U.S. CONST. amend. IV (emphasis added). The Supreme Court's early interpretations of the Fourth Amendment recognized the tension between the so-called "warrant" clause4 and the "reasonableness" clause.5 This tension resulted in inconsistent judicial decisions. Compare Harris v. United States, 331 U.S. 145, 150, 67 S.Ct. 1098, 1101, 91 L.Ed. 1399 (1947) (stressing that a warrantless search may be constitutional if it satisfies the "test of reasonableness") with Johnson v. United States, 333 U.S. 10, 15-17, 68 S.Ct. 367, 369-71, 92 L.Ed. 436 (1948) (emphasizing that searches must be conducted under the authority of a search warrant).

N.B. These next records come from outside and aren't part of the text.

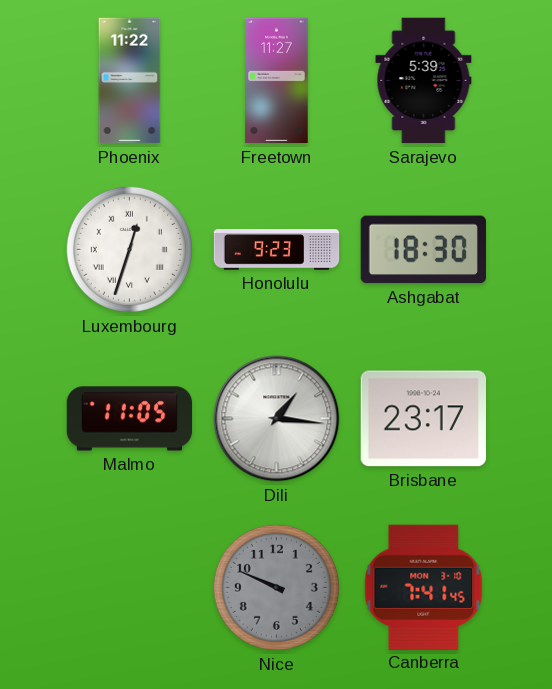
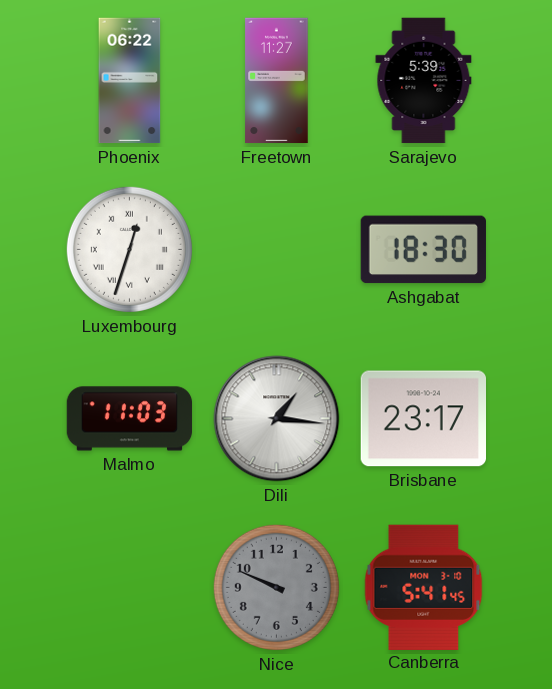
Phoenix: 11:22 -> 06:22
Honolulu: 9:23 -> none
Malmo: 11:05 -> 11:03
Canberra: 7:41 -> 5:41
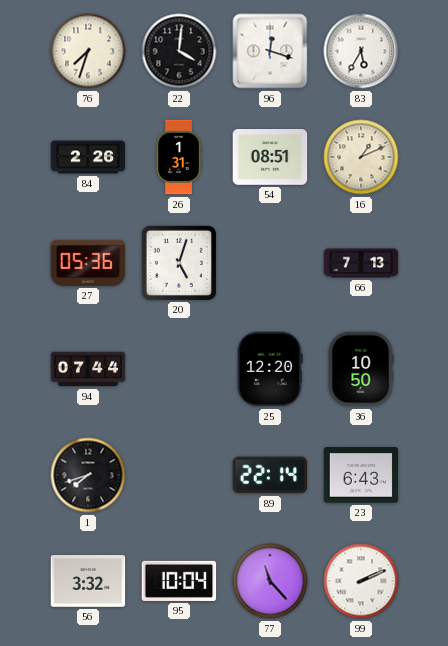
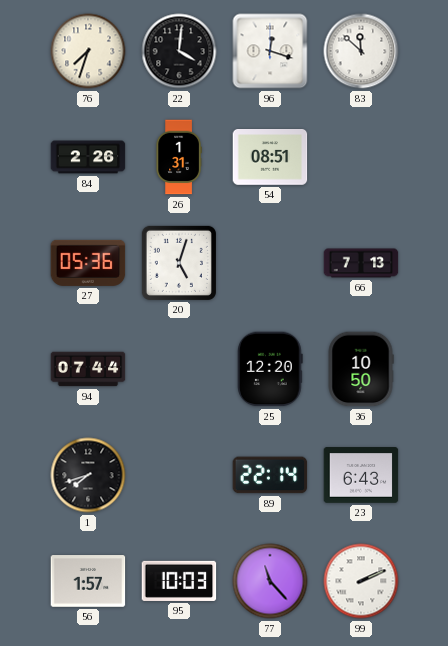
83: 5:35 -> 11:52
16: 1:11 -> none
56: 3:32 -> 1:57
95: 10:04 -> 10:03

By the late 1960's, "the preference for a warrant had won out, at least rhetorically." California v. Acevedo, 500 U.S. 565, 581, 111 S.Ct. 1982, 1992, 114 L.Ed.2d 619 (1991) (Scalia, J., concurring). In Acevedo, Justice Scalia wrote:

the Fourth Amendment does not by its terms require a prior warrant for searches and seizures; it merely prohibits searches and seizures that are `unreasonable.' What it explicitly states regarding warrants is by way of limitation upon their issuance rather than requirement of their use. See Wakely v. Hart, 6 Binney 316, 318 (Pa.1814).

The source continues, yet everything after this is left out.